Miquel Iriondo-El Imparcial
La ignorancia es muy mala compañera, en especial cuando te gusta. ¿Cuántos no tienen ni idea de que el Sáhara fue una colonia española, y que llegó a ser la provincia número 53 de España? ¿Se pueden imaginar siquiera que una abuela saharaui siga hoy llamando a aquella época pasada los buenos tiempos? Quizá porque desde que los abandonamos en manos de Marruecos, esa señora vive en un campamento de refugiados. Sea como sea, “está orgullosa de haber sido española y todavía conserva su carnet de identidad, pero no le sirve de nada porque está caducado. Hace cuarenta y seis años que caducó, pero ella sigue igual de orgullosa y guarda su carnet como un tesoro”.

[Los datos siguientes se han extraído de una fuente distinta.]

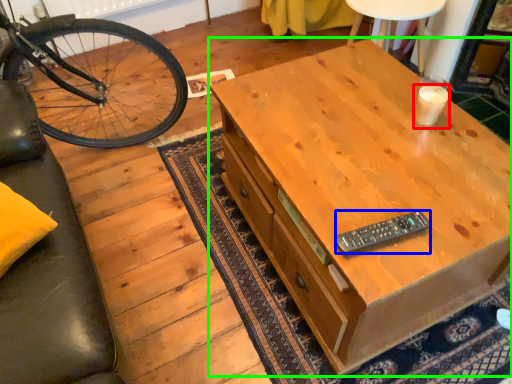 Question: Considering the real-world distances, which object is closest to coffee cup (highlighted by a red box)? remote control (highlighted by a blue box) or desk (highlighted by a green box).

Choices:
 (A) remote control
 (B) desk

Answer: (B) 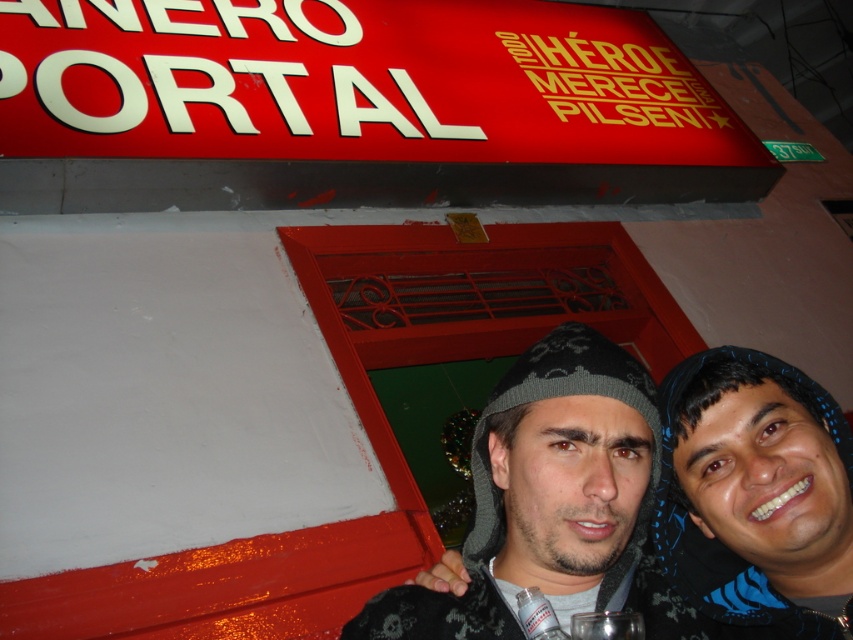 Question: Which of the following is the farthest from the observer?

Choices:
 (A) (631, 611)
 (B) (560, 545)
 (C) (717, 582)

Answer: (C)

Question: Which object is positioned farthest from the clear glass wine glass at center?

Choices:
 (A) dark gray knit cap at center
 (B) blue knit cap at center

Answer: (B)

Question: Is blue knit cap at center wider than dark gray knit cap at center?

Choices:
 (A) yes
 (B) no

Answer: (B)

Question: Which object is positioned closest to the dark gray knit cap at center?

Choices:
 (A) clear glass wine glass at center
 (B) blue knit cap at center

Answer: (B)

Question: Is blue knit cap at center bigger than clear glass wine glass at center?

Choices:
 (A) yes
 (B) no

Answer: (A)

Question: Where is dark gray knit cap at center located in relation to clear glass wine glass at center in the image?

Choices:
 (A) right
 (B) left

Answer: (A) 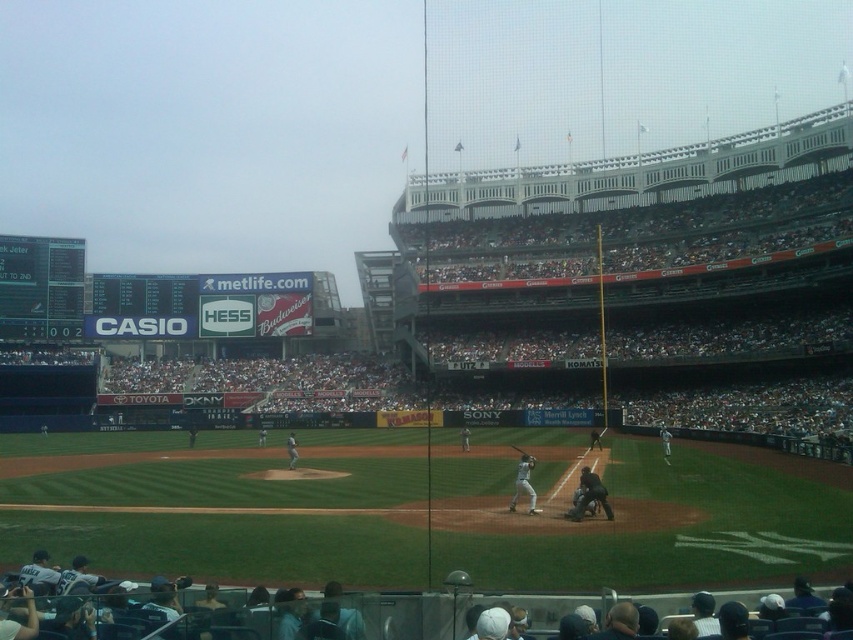 Who is more distant from viewer, (570, 515) or (523, 456)?

The point (523, 456) is behind.

Does point (585, 508) come behind point (523, 460)?

No, it is not.

Is point (604, 512) farther from camera compared to point (531, 456)?

No, it is in front of (531, 456).

Identify the location of black leather umpire at center. This screenshot has height=640, width=853. (589, 493).

Is black digital scoreboard at left smaller than white matte bat at center?

No.

Is black digital scoreboard at left above white matte bat at center?

Indeed, black digital scoreboard at left is positioned over white matte bat at center.

Is point (41, 262) positioned in front of point (521, 490)?

No, it is behind (521, 490).

The width and height of the screenshot is (853, 640). Identify the location of black digital scoreboard at left. (39, 288).

Can you confirm if white matte bat at center is positioned above metallic silver bat at center?

Actually, white matte bat at center is below metallic silver bat at center.

Is white matte bat at center positioned at the back of metallic silver bat at center?

That is False.

Between point (532, 506) and point (527, 458), which one is positioned behind?

The point (527, 458) is more distant.

Find the location of a particular element. The width and height of the screenshot is (853, 640). white matte bat at center is located at coordinates (524, 483). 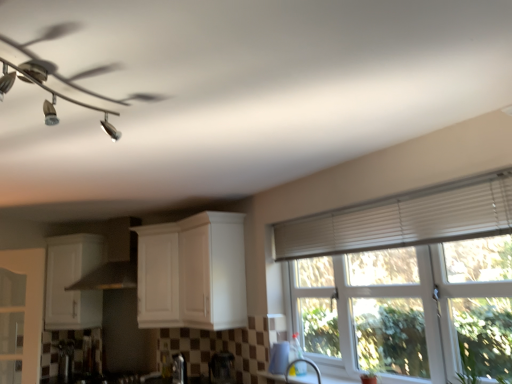 Question: Is point (231, 377) closer or farther from the camera than point (4, 66)?

Choices:
 (A) farther
 (B) closer

Answer: (A)

Question: Is metallic silver kettle at lower center, the 2th appliance positioned from the front, wider or thinner than metallic silver ceiling fan at upper left?

Choices:
 (A) wide
 (B) thin

Answer: (B)

Question: Which object is the farthest from the satin nickel faucet at lower center?

Choices:
 (A) satin silver kettle at lower left, which is the fifth appliance in right-to-left order
 (B) white textured window at upper right
 (C) metallic silver ceiling fan at upper left
 (D) metallic stainless steel kettle at lower left, which is the second appliance in left-to-right order
 (E) satin silver toaster at lower center, which ranks as the 3th appliance in front-to-back order

Answer: (A)

Question: Estimate the real-world distances between objects in this image. Which object is farther from the metallic silver ceiling fan at upper left?

Choices:
 (A) metallic stainless steel kettle at lower left, the fourth appliance in the front-to-back sequence
 (B) white textured window at upper right
 (C) satin silver kettle at lower left, positioned as the 1th appliance in left-to-right order
 (D) satin nickel faucet at lower center
 (E) white matte cabinet at lower left, marked as the second cabinetry in a right-to-left arrangement

Answer: (C) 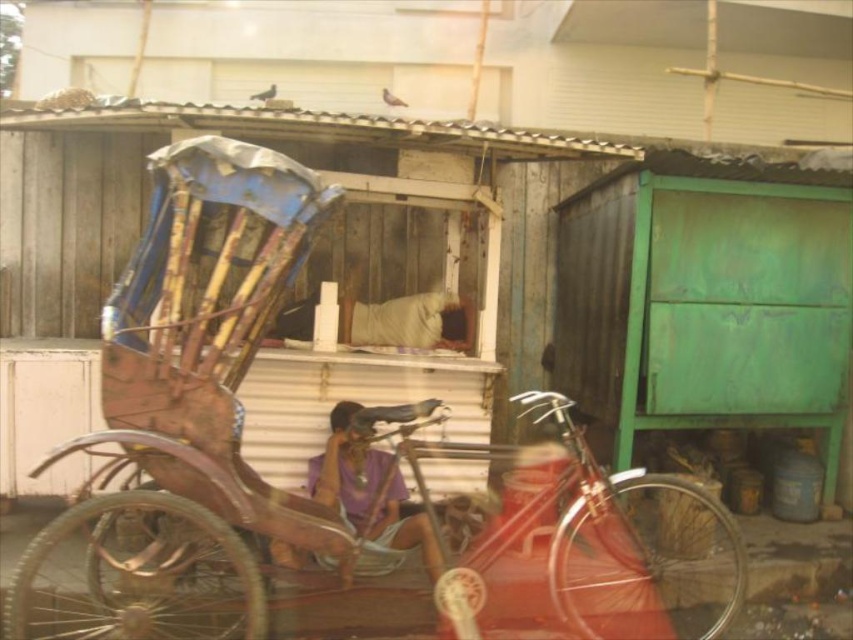 Does point (564, 573) lie behind point (381, 506)?

That is False.

Which of these two, rusty wood rickshaw at center or purple fabric at center, stands shorter?

Standing shorter between the two is purple fabric at center.

Where is `rusty wood rickshaw at center`? The width and height of the screenshot is (853, 640). rusty wood rickshaw at center is located at coordinates (328, 472).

Leo Nómadas (Ed. Trampa), un relato del geólogo y escritor Jorge Molinero que da voz a un joven saharaui de 17 años, Moha, nacido en un campamento de refugiados. Nunca tuvo bicicleta, ni televisión. En su jaima no había electricidad. Pero allí siempre estuvo escolarizado, nunca faltaba a clase y obtenía espléndidas notas. Por esto le seleccionaron para venir a España con una familia de acogida, por esto Moha no fue un mena (de Menores Extranjeros No Acompañados).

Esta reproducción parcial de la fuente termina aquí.